Print, in exact form, the lines below from the one containing "tays, our hotel" through the one containing "ow for an unforgettable", and omit all others.
**** THE DATA ****
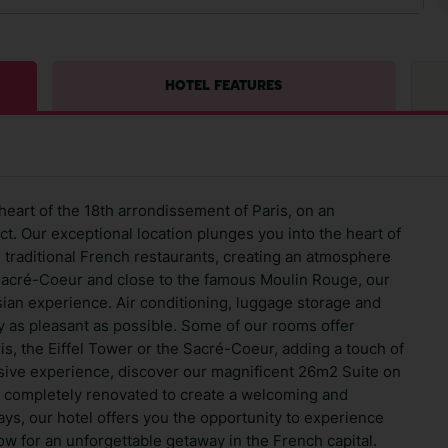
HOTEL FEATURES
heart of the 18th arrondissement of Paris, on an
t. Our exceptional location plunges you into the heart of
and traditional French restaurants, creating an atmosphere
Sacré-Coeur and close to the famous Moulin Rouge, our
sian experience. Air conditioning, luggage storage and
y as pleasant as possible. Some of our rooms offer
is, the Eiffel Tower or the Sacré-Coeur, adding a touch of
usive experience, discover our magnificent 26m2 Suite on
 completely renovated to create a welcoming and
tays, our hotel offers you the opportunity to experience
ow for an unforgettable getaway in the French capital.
****
**** THE DATA ****
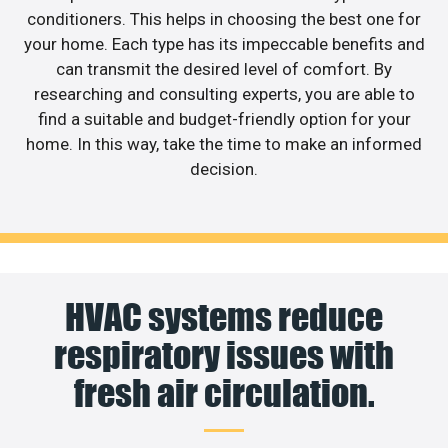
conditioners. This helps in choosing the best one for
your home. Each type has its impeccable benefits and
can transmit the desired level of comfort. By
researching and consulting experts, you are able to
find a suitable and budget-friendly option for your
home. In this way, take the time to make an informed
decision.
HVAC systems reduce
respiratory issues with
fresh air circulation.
****
**** THE DATA ****
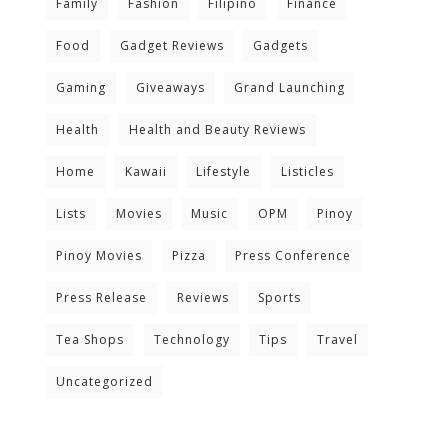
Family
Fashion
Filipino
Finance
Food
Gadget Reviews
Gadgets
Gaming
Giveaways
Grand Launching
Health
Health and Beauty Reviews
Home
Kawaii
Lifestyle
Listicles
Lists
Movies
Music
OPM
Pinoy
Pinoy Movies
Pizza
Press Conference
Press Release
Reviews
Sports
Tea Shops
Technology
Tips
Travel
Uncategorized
****
- **ANSWER BELOW**:
tays, our hotel offers you the opportunity to experience
ow for an unforgettable getaway in the French capital.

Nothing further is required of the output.